HD 21389

Observation data Epoch J2000 Equinox J2000
- Constellation: Camelopardalis
- Right ascension: 03^{h} 29^{m} 54.74360^{s}
- Declination: +58° 52′ 43.4969″
- Apparent magnitude (V): 4.54

Characteristics
- Evolutionary stage: Blue supergiant
- Spectral type: A0 Iae
- U−B color index: −0.11
- B−V color index: +0.56
- Variable type: α Cyg

Astrometry
- Radial velocity (R_{v}): −6.20 km/s
- Proper motion (μ): RA: −2.247 mas/yr Dec.: −0.657 mas/yr
- Parallax (π): 0.9303±0.1190 mas
- Distance: approx. 3,500 ly (approx. 1,100 pc)
- Absolute magnitude (M_{V}): −7.20

Details
- Mass: 19.3 M_{☉}
- Radius: 97 R_{☉}
- Luminosity: 55,000 L_{☉}
- Surface gravity (log g): 1.75 cgs
- Temperature: 9,730 K
- Rotational velocity (v sin i): 25 km/s
- Age: 11 Myr
- Other designations: CE Camelopardalis, BD+58°607, HIP 16281, HR 1040, HD 21389, SAO 24061

Database references
- SIMBAD: data

Data sources:

Hipparcos Catalogue, CCDM (2002), Bright Star Catalogue (5th rev. ed.)

= HD 21389 =

Star in the constellation Camelopardalis

HD 21389 is a supergiant variable star in reflection nebula VdB 15, in the constellation Camelopardalis. It has the variable star designation CE Camelopardalis, abbreviated CE Cam. It is a magnitude 4.5 star, and is visible to the naked eye. This object is part of the Camelopardalis OB1 association. The near-identical member CS Camelopardalis lies half a degree to the north.

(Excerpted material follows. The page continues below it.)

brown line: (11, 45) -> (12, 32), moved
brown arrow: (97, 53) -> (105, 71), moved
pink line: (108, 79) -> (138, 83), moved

Since 1943, the spectrum of CE Cam has served as one of the stable anchor points by which other stars are classified. In 1983, John R. Percy and Douglas L. Welch announced their discovery that HD 21389 is a variable star. It was given its variable star designation in 1997.

CE Camelopardalis is some 19 times as massive as the Sun and 55,000 times as luminous. Hohle and colleagues, using the parallax, extinction and analysis of spectrum, came up with a mass 14.95±0.41 times that and luminosity 62,679 times that of the Sun.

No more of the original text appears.